--- TASK INSTRUCTIONS ---
Nothing but a number should be given: the count of lines in the listing that include "muchos".

Segment Open

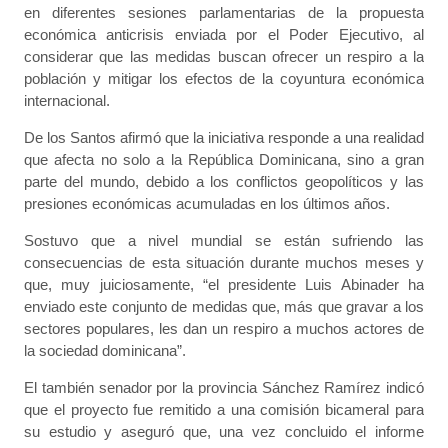
en diferentes sesiones parlamentarias de la propuesta
económica anticrisis enviada por el Poder Ejecutivo, al
considerar que las medidas buscan ofrecer un respiro a la
población y mitigar los efectos de la coyuntura económica
internacional.
De los Santos afirmó que la iniciativa responde a una realidad
que afecta no solo a la República Dominicana, sino a gran
parte del mundo, debido a los conflictos geopolíticos y las
presiones económicas acumuladas en los últimos años.
Sostuvo que a nivel mundial se están sufriendo las
consecuencias de esta situación durante muchos meses y
que, muy juiciosamente, “el presidente Luis Abinader ha
enviado este conjunto de medidas que, más que gravar a los
sectores populares, les dan un respiro a muchos actores de
la sociedad dominicana”.
El también senador por la provincia Sánchez Ramírez indicó
que el proyecto fue remitido a una comisión bicameral para
su estudio y aseguró que, una vez concluido el informe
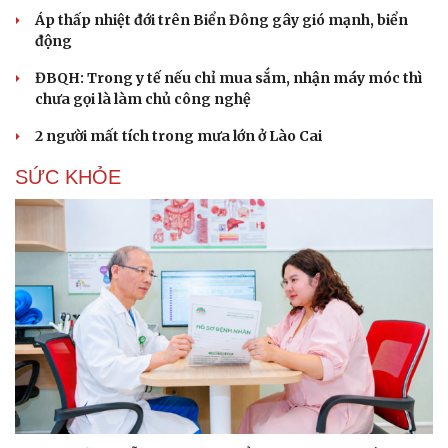
Hạt giống tâm hồn
Áp thấp nhiệt đới trên Biển Đông gây gió mạnh, biển
động
ĐBQH: Trong y tế nếu chỉ mua sắm, nhận máy móc thì
chưa gọi là làm chủ công nghệ
2 người mất tích trong mưa lớn ở Lào Cai
SỨC KHỎE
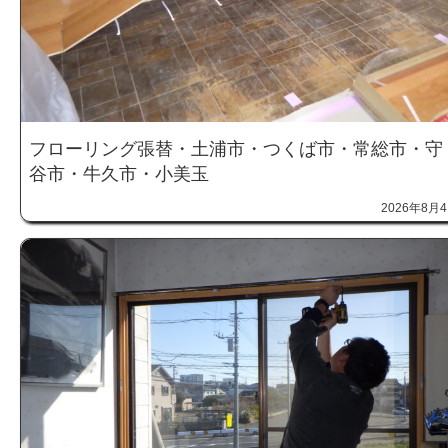
フローリング張替・土浦市・つくば市・常総市・守
谷市・牛久市・小美玉
2026年8月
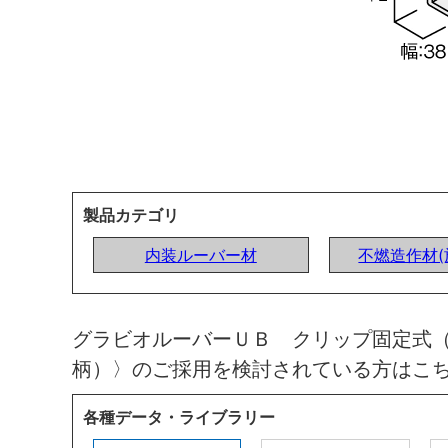
製品カテゴリ
内装ルーバー材
不燃造作材(
グラビオルーバーＵＢ クリップ固定式（
柄）〉のご採用を検討されている方はこ
各種データ・ライブラリー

Segment Closed

--- ANSWER SPACE ---
2